Required work: Your answer must contain only the lines from the one containing "allgemeine Publikum in" through the end of the entries below, reproduced character for character.

Dataset records:

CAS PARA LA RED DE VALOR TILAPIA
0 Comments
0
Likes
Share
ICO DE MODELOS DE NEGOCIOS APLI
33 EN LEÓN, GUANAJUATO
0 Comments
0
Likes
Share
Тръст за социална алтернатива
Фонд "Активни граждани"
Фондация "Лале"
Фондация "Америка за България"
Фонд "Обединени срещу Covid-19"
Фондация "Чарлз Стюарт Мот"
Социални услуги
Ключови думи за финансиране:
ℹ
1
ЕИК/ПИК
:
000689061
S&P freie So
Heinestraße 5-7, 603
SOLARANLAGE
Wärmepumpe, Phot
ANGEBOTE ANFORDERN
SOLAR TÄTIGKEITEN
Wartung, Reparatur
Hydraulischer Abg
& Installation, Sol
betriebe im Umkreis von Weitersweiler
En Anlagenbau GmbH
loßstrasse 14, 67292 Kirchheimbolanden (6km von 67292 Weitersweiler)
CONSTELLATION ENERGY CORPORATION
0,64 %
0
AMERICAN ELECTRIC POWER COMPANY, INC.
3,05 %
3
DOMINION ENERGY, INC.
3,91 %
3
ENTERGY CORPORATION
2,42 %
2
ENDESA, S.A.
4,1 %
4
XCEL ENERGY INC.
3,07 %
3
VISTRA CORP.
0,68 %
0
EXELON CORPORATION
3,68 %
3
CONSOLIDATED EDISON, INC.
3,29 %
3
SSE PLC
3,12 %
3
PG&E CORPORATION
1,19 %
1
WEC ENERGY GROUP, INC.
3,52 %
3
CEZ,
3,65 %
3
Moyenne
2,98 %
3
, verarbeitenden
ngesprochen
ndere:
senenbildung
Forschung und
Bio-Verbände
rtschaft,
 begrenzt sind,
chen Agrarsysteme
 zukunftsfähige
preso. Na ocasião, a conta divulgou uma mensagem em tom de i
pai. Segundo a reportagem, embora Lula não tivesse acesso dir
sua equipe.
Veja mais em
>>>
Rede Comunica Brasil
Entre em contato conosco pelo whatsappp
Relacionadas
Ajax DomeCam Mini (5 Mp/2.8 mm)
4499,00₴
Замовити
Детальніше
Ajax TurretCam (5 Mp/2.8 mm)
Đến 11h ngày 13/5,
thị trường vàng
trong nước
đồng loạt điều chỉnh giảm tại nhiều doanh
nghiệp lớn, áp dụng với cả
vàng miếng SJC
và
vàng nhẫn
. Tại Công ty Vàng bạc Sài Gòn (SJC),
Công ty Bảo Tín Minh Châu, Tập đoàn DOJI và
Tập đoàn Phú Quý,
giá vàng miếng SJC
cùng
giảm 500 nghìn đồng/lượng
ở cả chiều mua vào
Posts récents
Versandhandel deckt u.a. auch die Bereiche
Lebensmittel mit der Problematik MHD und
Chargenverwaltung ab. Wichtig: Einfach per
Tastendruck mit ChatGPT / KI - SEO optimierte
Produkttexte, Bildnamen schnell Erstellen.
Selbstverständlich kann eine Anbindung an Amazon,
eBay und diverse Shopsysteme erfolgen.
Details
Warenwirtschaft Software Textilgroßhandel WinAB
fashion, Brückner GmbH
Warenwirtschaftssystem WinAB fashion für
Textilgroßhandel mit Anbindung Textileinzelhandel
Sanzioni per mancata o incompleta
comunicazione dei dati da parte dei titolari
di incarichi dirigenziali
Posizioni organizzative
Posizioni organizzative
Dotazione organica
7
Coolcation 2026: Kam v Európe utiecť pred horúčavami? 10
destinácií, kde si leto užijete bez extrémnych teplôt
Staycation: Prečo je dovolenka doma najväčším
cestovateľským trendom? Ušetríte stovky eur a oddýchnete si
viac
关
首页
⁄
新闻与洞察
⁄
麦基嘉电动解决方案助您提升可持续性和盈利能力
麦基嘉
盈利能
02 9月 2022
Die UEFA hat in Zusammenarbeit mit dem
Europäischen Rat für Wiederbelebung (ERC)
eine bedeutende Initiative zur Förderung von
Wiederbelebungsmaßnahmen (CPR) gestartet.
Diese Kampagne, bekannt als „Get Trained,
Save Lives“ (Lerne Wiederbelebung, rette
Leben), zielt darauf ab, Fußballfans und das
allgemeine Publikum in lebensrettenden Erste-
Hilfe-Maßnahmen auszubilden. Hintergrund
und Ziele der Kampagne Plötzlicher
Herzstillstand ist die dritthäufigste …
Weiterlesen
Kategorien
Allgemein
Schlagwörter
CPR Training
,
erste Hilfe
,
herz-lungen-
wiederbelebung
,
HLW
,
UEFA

Solution to this problem:
allgemeine Publikum in lebensrettenden Erste-
Hilfe-Maßnahmen auszubilden. Hintergrund
und Ziele der Kampagne Plötzlicher
Herzstillstand ist die dritthäufigste …
Weiterlesen
Kategorien
Allgemein
Schlagwörter
CPR Training
,
erste Hilfe
,
herz-lungen-
wiederbelebung
,
HLW
,
UEFA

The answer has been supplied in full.